Comfort in a bowl this steaming bowl of wonton soup is the ultimate comfort food. Tender pork and shrimp wontons swim in a savory broth infused with ginger, garlic and green onions.


Wonton soup has been warming bellies and soothing souls for centuries, and for good reason. This humble bowl of pillowy dumplings swimming in a savory, aromatic broth is the ultimate comfort food. For me, wonton soup will always hold a special place in my heart and taste buds.

I hope this post has shed some light on the origins, ingredients, and proper cooking techniques for authentic Cantonese-style wonton soup. While the basic components are simple, perfecting this soup does take some practice and patience. But the payoff is so worth it.

Even if your dumplings look a little wonky, they will still taste delicious. Don’t be afraid to experiment with different fillings, broth flavors, and add-in ingredients until you find your perfect bowl. Make this soup your own.

The next time you need a little pick-me-up, turn to wonton soup. Let it transport you back to the warmth of your grandma’s kitchen. Lose yourself in the nostalgic flavors and textures that only this soup can provide. One steaming spoonful is all it takes to feel that everything is right in the world, if only for a moment.

Wonton soup is so much more than just a meal. It’s comfort, it’s family, it’s love – one dumpling at a time.

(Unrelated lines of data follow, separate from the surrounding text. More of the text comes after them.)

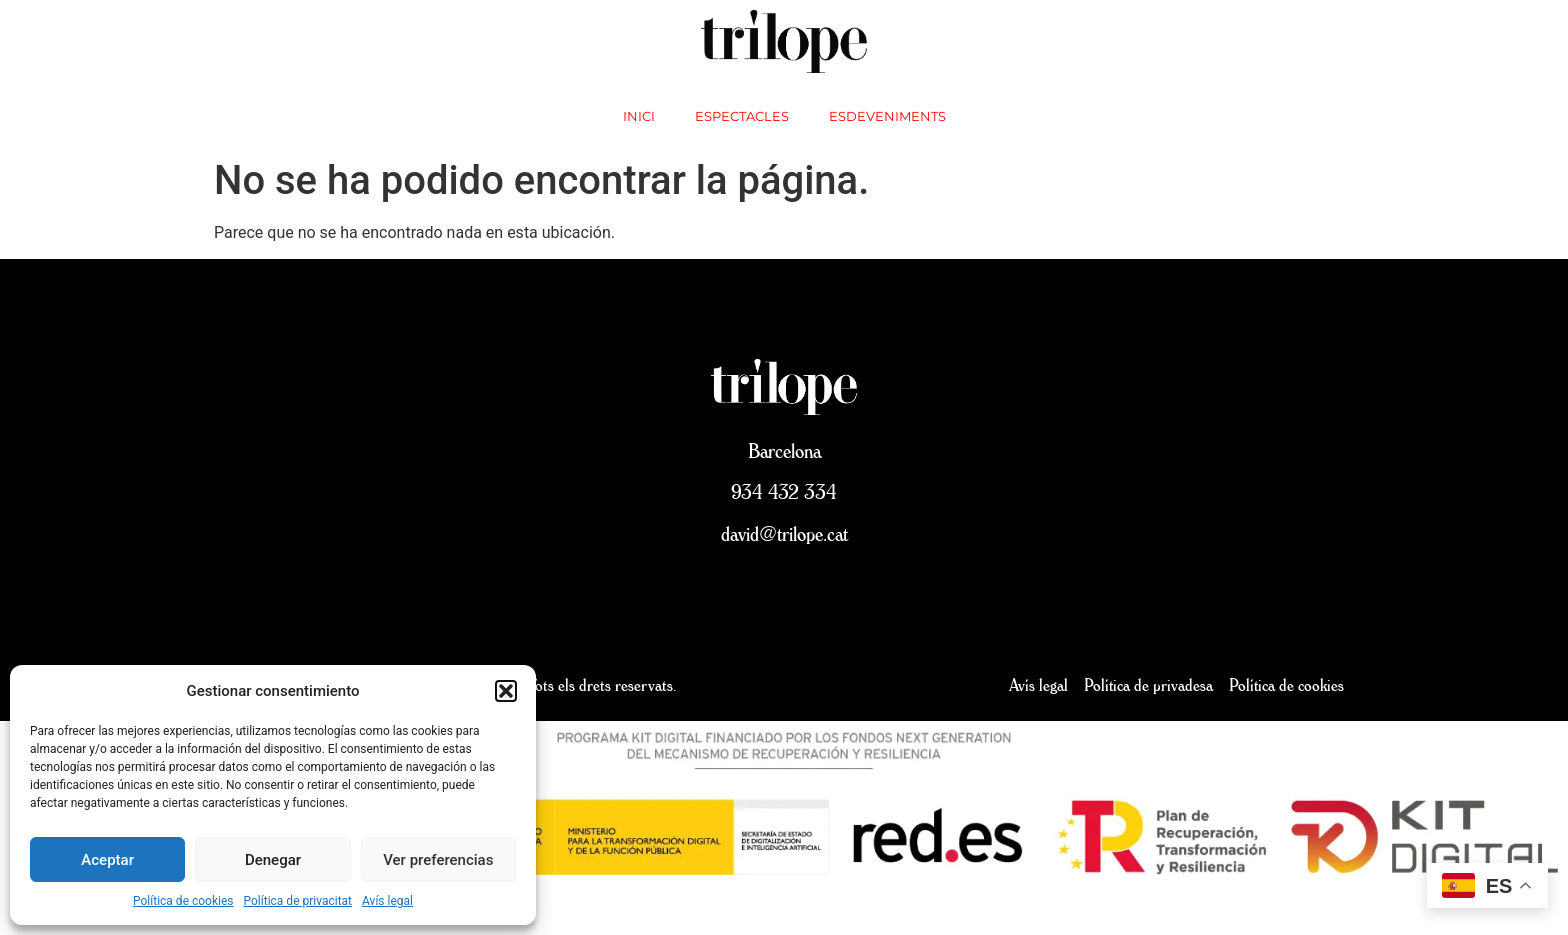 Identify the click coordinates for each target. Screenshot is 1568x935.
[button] (506, 691)
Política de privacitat (298, 901)
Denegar (273, 860)
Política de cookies (183, 901)
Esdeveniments (887, 116)
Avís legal (387, 901)
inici (639, 116)
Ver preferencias (438, 860)
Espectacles (742, 116)
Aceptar (107, 860)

I'm Tracy F Hilton, a devoted culinary professional shaped by a mix of natural aptitude and refined skills from a top culinary school. In the dynamic kitchen environment, I'm a catalyst for seamless operations and timely, high-quality dish preparation. My culinary creations are a blend of art and skill, offering visually and gustatorily delightful experiences. A learner at heart, I'm continuously honing my craft, embracing new techniques, and culinary innovations. My positive, collaborative nature is amplified in fast-paced settings, showcasing my commitment to team efficiency and guest satisfaction. Each dish I present is a meticulous blend of tradition and innovation, promising an unforgettable dining experience that marries taste, aroma, and aesthetic appeal in perfect harmony. Join me on a gastronomic journey where each bite encapsulates a rich, evolving narrative of flavors and culinary artistry.